One of the most important things that recent currency movements have confirmed is that fundamentals matter. The euro dropped to its weakest level since June 2020 because the European Central Bank is one of the most dovish central banks. At a time when central banks around the world are taking big steps to normalize monetary policy, ECB President Christine Lagarde said any tightening measure now would cause more harm than good. EUR/USD has been in a consistent downtrend since the summer. Even though the ECB reduced the size of its Pandemic Emergency Purchase Program, it has become very clear that it is in the back of the line to raise interest rates, far behind the Federal Reserve, Bank of England, Bank of Canada, and the Reserve Bank of New Zealand.
Not only has economic data been mixed, but Germany, the Eurozone’s largest economy, is experiencing a vicious fourth COVID-19 wave. New cases are at record highs, with health ministers calling for restrictions to return. Over the weekend, Amsterdam announced a new lockdown to curb the rate of infections, and many investors are wondering if Austria and Germany will follow.

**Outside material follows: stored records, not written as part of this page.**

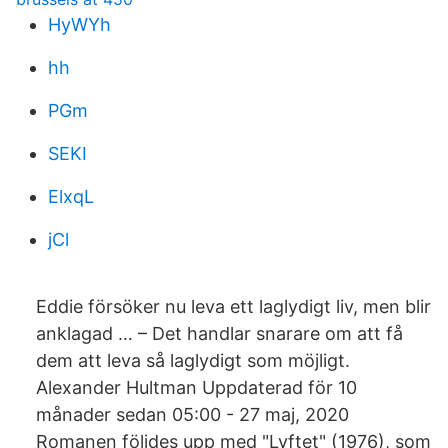
HyWYh
hh
PGm
SEKI
ElxqL
jCl
Eddie försöker nu leva ett laglydigt liv, men blir
anklagad … – Det handlar snarare om att få
dem att leva så laglydigt som möjligt.
Alexander Hultman Uppdaterad för 10
månader sedan 05:00 - 27 maj, 2020
Romanen följdes upp med "Lyftet" (1976), som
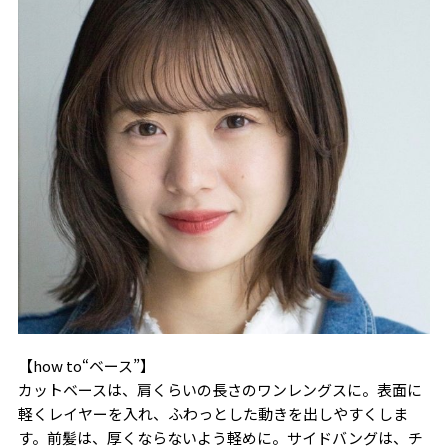
【how to“ベース”】
カットベースは、肩くらいの長さのワンレングスに。表面に
軽くレイヤーを入れ、ふわっとした動きを出しやすくしま
す。前髪は、厚くならないよう軽めに。サイドバングは、チ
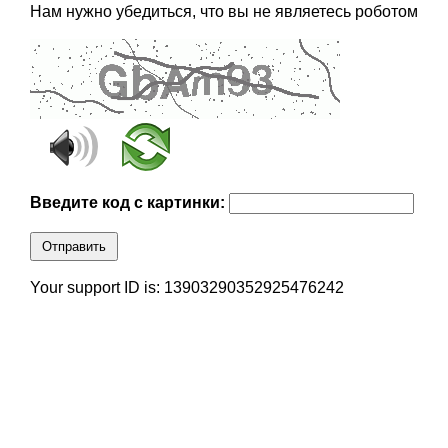
Нам нужно убедиться, что вы не являетесь роботом
Введите код с картинки:
Отправить
Your support ID is: 13903290352925476242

Regardless, renewed concerns about COVID-19 in Europe could discourage social activities like dining out and attending concerts and games. The prospect of a hard winter in Europe reinforces the ECB’s cautious outlook and justifies the sharp sell-off in EUR/USD today.
Tuesday’s U.S. retail sales report is one of the most important pieces of data this week, and a strong number could drive EUR/USD to fresh 16-month lows. Inflation has been one of the greatest drivers of policy normalization, and while central bankers have insisted that inflation is “transitory,” it has been a problem longer than most anticipated. The increase in auto and gas prices are widely expected to drive headline spending higher. Shipping costs have increased, food costs have risen and gas prices are at a seven-year high. Excluding autos and gas, demand may have grown more modestly because wage growth slowed. Tomorrow’s U.S. retail sales report could have a significant impact on the euro and other major currencies.
This is also a busy week for sterling, with the U.K. labor market, inflation, and retail sales numbers due for release. The action kicks off with the employment report on Tuesday. This is the first labor market report since the furlough program ended, and the one or two before the December Bank of England meeting where interest rates could increase. Job and wage growth are expected to slow, but the unemployment rate could improve. If the data beats leading into Wednesday’s inflation report, we could see strong gains in GBP against EUR, JPY, and CHF.
The best performing currencies today were the Australian and Canadian dollars. AUD and NZD were lifted by stronger Chinese retail sales and industrial production numbers. Although oil prices declined, the prospect of strong inflation data and a rate hike by the Bank of Canada next year kept the Canadian dollar supported. The Japanese Yen sold off against all of the major currencies except for the Swiss Franc after very disappointing third-quarter GDP numbers. The economy shrank 0.8% versus an expected 0.2% decline. On an annualized basis, this drove GDP growth down 3% versus the -0.8% forecast. The Japanese government is widely expected to provide additional fiscal stimulus in the form of cash handouts for 18 and younger, tax breaks, and pay hikes for caregivers.